- **PROBLEM DETAILS**:
Using the listing below, show all lines that hold the word "rates".
-------
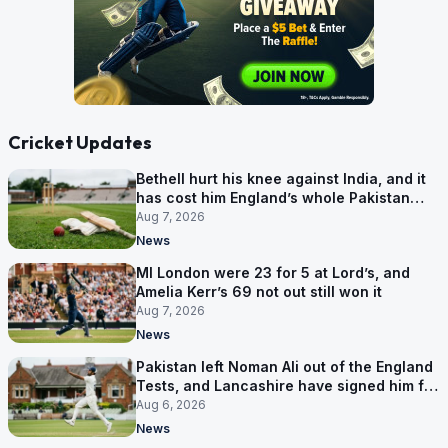
Cricket Updates
Bethell hurt his knee against India, and it
has cost him England’s whole Pakistan
series
Aug 7, 2026
News
MI London were 23 for 5 at Lord’s, and
Amelia Kerr’s 69 not out still won it
Aug 7, 2026
News
Pakistan left Noman Ali out of the England
Tests, and Lancashire have signed him for
six games
Aug 6, 2026
News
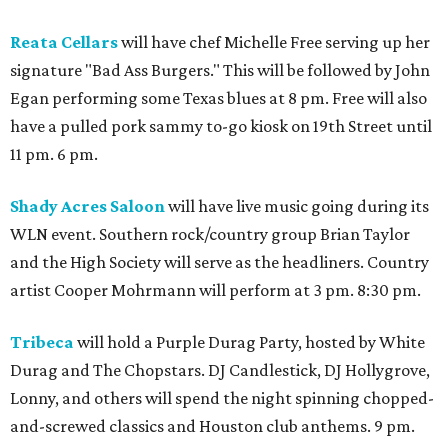
Reata Cellars
will have chef Michelle Free serving up her
signature "Bad Ass Burgers." This will be followed by John
Egan performing some Texas blues at 8 pm. Free will also
have a pulled pork sammy to-go kiosk on 19th Street until
11 pm. 6 pm.
Shady Acres Saloon
will have live music going during its
WLN event. Southern rock/country group Brian Taylor
and the High Society will serve as the headliners. Country
artist Cooper Mohrmann will perform at 3 pm. 8:30 pm.
Tribeca
will hold a Purple Durag Party, hosted by White
Durag and The Chopstars. DJ Candlestick, DJ Hollygrove,
Lonny, and others will spend the night spinning chopped-
and-screwed classics and Houston club anthems. 9 pm.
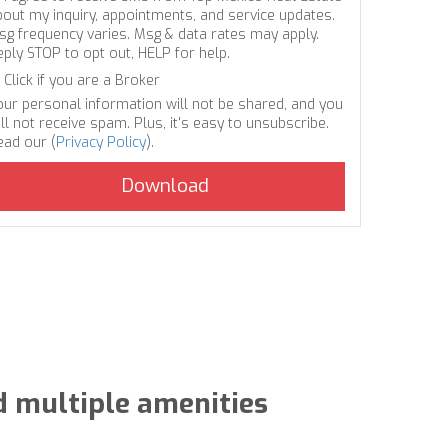
bout my inquiry, appointments, and service updates.
sg frequency varies. Msg & data rates may apply.
eply STOP to opt out, HELP for help.
Click if you are a Broker
our personal information will not be shared, and you
ll not receive spam. Plus, it's easy to unsubscribe.
ead our (
Privacy Policy
).
d multiple amenities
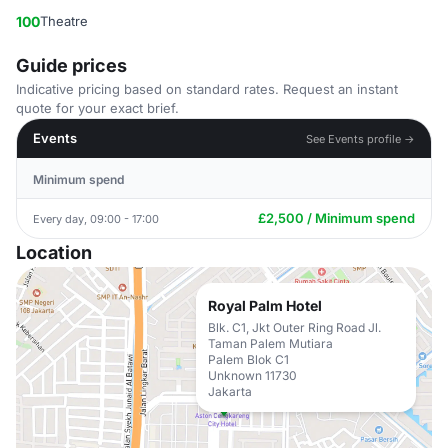
100
Theatre
Guide prices
Indicative pricing based on standard rates. Request an instant
quote for your exact brief.
Events
See Events profile →
Minimum spend
£2,500 / Minimum spend
Every day, 09:00 - 17:00
Location
Royal Palm Hotel
Blk. C1, Jkt Outer Ring Road Jl.
Taman Palem Mutiara
Palem Blok C1
Unknown 11730
Jakarta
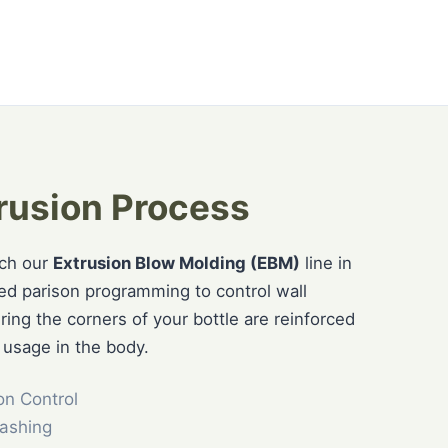
rusion Process
tch our
Extrusion Blow Molding (EBM)
line in
ced parison programming to control wall
uring the corners of your bottle are reinforced
 usage in the body.
on Control
ashing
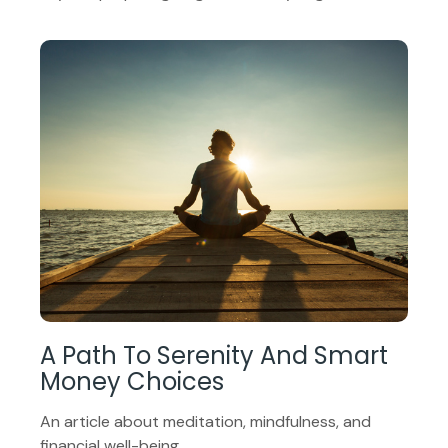
A Path To Serenity And Smart
Money Choices
An article about meditation, mindfulness, and
financial well-being.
-------
- **ANSWER TO THIS EXERCISE**:
sg frequency varies. Msg & data rates may apply.
Indicative pricing based on standard rates. Request an instant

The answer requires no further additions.